Extractors

This module provides a set of articlequality.Extractor s that implement a strategy for identifying article quality labeling events historically. These labelings are used as training data to build prediction models.

Supported wikis

Base classes

class articlequality.Extractor(name, doc, namespaces)[source]

Implements an labeling event extraction strategy.

Parameters:
name : str

A name for the extraction strategy

doc : str

Documentation describing the extraction strategy

namespace : iterable`(`int)

A set of namespaces that will be considered when performing an extraction

extract(page, verbose=False)[source]

Processes an mwxml.Page and returns a generator of first-observations of a project/label pair.

Parameters:
page : mwxml.Page

Page to process

verbose : bool

print dots to stderr

invert_reverted_status(reverteds, revisions)[source]

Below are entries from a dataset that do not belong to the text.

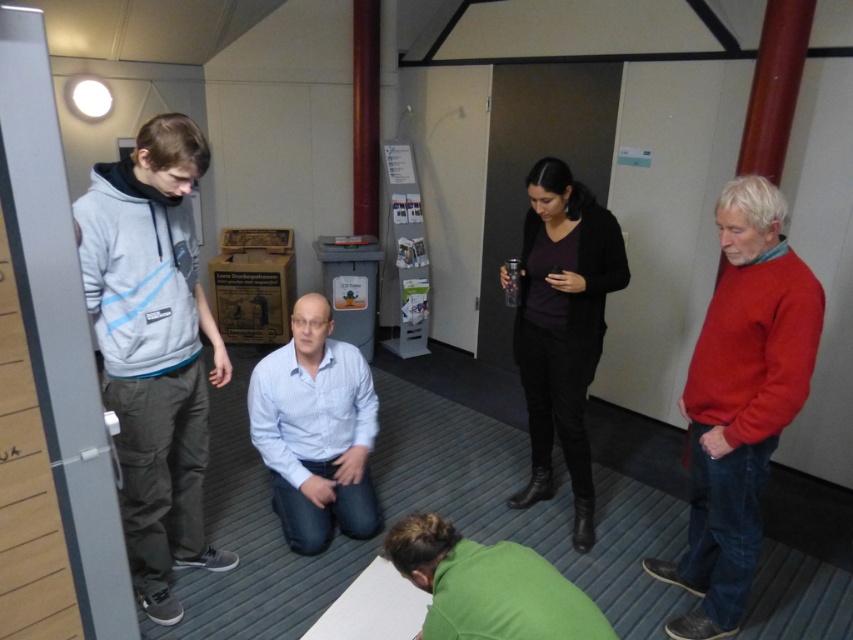 Who is more distant from viewer, (310, 481) or (555, 582)?

Point (310, 481)

Is light blue shirt at center taller than green matte shirt at lower center?

Indeed, light blue shirt at center has a greater height compared to green matte shirt at lower center.

What do you see at coordinates (315, 429) in the screenshot?
I see `light blue shirt at center` at bounding box center [315, 429].

The image size is (853, 640). Identify the location of light blue shirt at center. (315, 429).

Looking at this image, can you confirm if red sweater at right is positioned to the left of light blue shirt at center?

Incorrect, red sweater at right is not on the left side of light blue shirt at center.

You are a GUI agent. You are given a task and a screenshot of the screen. Output one action in this format:
    pyautogui.click(x=<x>, y=<y>)
    Task: Click on the red sweater at right
    
    Given the screenshot: What is the action you would take?
    pyautogui.click(x=740, y=401)

In order to click on red sweater at right in this screenshot , I will do `click(740, 401)`.

Which is behind, point (117, 374) or point (775, 305)?

The point (117, 374) is behind.

From the picture: Is the position of light gray hoodie at left less distant than that of red sweater at right?

That is True.

Measure the distance between light gray hoodie at left and camera.

light gray hoodie at left is 1.78 meters from camera.

Find the location of a particular element. This screenshot has height=640, width=853. light gray hoodie at left is located at coordinates (154, 349).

This method recursively searches the reverted status of revisions and inverts the status when reverts are themselves reverted.

class articlequality.TemplateExtractor(*args, from_template, **kwargs)[source]

Implements a template-based extraction strategy based on a from_template function that takes a template and returns a (project, label) pair.

Parameters:
from_template : func

A function that takes a template and returns a (project, label) pair

extract(page, verbose=False)

Processes an mwxml.Page and returns a generator of first-observations of a project/label pair.

Parameters:
page : mwxml.Page

Page to process

verbose : bool

print dots to stderr

extract_labels(text)[source]

Extracts a set of labels for a version of text by parsing templates.

Parameters:
text : str

Wikitext markup to extract labels from

Returns:

An iterator over (project, label) pairs

invert_reverted_status(reverteds, revisions)

This method recursively searches the reverted status of revisions and inverts the status when reverts are themselves reverted.